Shortbus
Finalmente, en México los distribuidores eligieron como anzuelo comercial La última parada, título en tono de albur crepuscular, para Shortbus, segundo largometraje del estadunidense John Cameron Mitchell, comedia de franco desenfado erótico sobre los goces y miserias de un grupo de neoyorkinos en un club de sexo y esparcimiento cultural. Shortbus es, en realidad, un refugio urbano donde se ventilan las frustraciones, las paranoias y las más variadas proezas y disfunciones sexuales. Es el punto cero post 9/11 de una revolución sexual reactivada, con jóvenes hedonistas e iconoclastas que dan la espalda a la hipocresía moral de los Estados Unidos Puritanos de George Bush, se abandonan al aturdimiento colectivo y de paso reflexionan sobre el sentido de la vida y la fragilidad de las relaciones amorosas.
Un retrato colectivo, una mirada panorámica, a la manera del Short cuts (Vidas cruzadas) de Robert Altman, pero con altas dosis de sexo explícito y frenesí orgiástico; todo ello marcado, no tan paradójicamente, por un sentimiento irresistible de melancolía. La carne es triste, tal vez, pero en el club Shortbus es tarea de los asistentes resistirse al desamparo existencial y conquistar, palmo a palmo, pulgada por pulgada, el goce erótico tan mezquinamente escatimado por la derecha religiosa.
Con un buen control de los elementos dramáticos a su alcance y un manejo óptimo de sus personajes, el realizador de la cinta de rock Hedwig y de La pulgada irritada (Hedwig and the angry inch, su estruendoso debut fílmico de 2001), ofrece ahora una comedia procaz y divertida, políticamente incorrecta y moralmente indispensable: un antídoto contra el discurso de la tolerancia programada en las sociedades de consumo, desarticulada en la cinta con reiteradas actitudes de irreverencia moral y desenfado asumido. Shortbus es también un alegato en favor de un nuevo impulso romántico.

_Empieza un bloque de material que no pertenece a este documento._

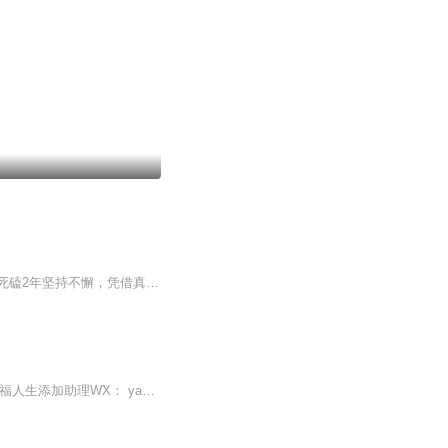
王东东，从事微商教育行业。端过菜盘，摆过地摊，从无背景没人脉，迷茫无望到找到方向死磕2年坚持不懈，凭借真实，坚持，抓住移动互联网机遇，帮助服务影响千万微商人次,专注服务于一线拼搏的个人微商找到方向，实现自我价值。2015年创建王东东商学院，拥有几千位付费学员。微信：370840134 添加备注（学习）无备注不通过！
智慧“加”一点，生活“美”一天在忙碌中保持觉知，在琐碎里看见转机给生活加点智慧，拥抱幸福人生添加助理WX： yaolinli201，备注 “喜马拉雅”可领取《人生幸福手册》电子书一份开启你的智慧成长之旅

En una primera escena, un joven se practica a sí mismo el sexo oral, sin que logre con ello erradicar la frustración de sentirse desdeñado por su amante. Él será uno de los clientes asiduos de Shortbus, donde, al lado de su amigo, encontrará novedosas soluciones de convivencia sexual con un tercer hombre -atractivo-, lo que constituirá un expediente ideal para desterrar el hastío compartido. En otra, una muchacha incapaz de alcanzar el orgasmo recibirá asesoría de una profesional del sadismo, para, en adelante, dominar las técnicas de la estimulación propia y satisfacerse jubilosamente en la banca de un parque, de frente a Manhattan. Una escena de humorismo provocador mostrará cómo un joven remeda el himno nacional estadunidense en el trasero de su compañero -lo más guarro del John Waters de Pink Flamingos como parodia de los símbolos patrios, en tiempos de la mayor desfachatez bélica. Y así, múltiples viñetas, más de un desparpajo parecido. Sorprende en Cameron Mitchell su dominio de semejante despliegue de sexo explícito en una comedia comercial, sin caer en la vulgaridad o la ramplonería verbal. Su tan deliberada procacidad lúdica desemboca en una propuesta humorística refrescante que no pretende ni procura la excitación sexual de sus espectadores. Curiosamente, al cabo de media hora de este catálogo de extravagancias sexuales y comportamientos límite, el público llega a una saturación sensorial, alejada por completo de cualquier voyeurismo o morbo.
Shortbus es una película sobre la soledad y el apremio saludable de los goces colectivos: la comedia omnisexual por excelencia, donde el género de la compañía sexual es, a final de cuentas, lo que menos importa; una comedia que señala cómo una fobia del sexo conduce invariablemente al malestar existencial y a la violencia. ¿Habrá todavía necesidad de sostener este discurso liberador cuando el fundamentalismo religioso da muestras reiteradas de fracaso, y cuando la sociedad civil y las legislaciones atienden puntualmente a los llamados de tolerancia para el goce y la diversidad sexual? Shortbus es una suerte de manifiesto en favor de una nueva utopía amorosa, para mayor desazón y rabia de nuestra moral conservadora.
Se exhibe en salas de Cinemex, Cinemark, Cinépolis y Lumiere Reforma.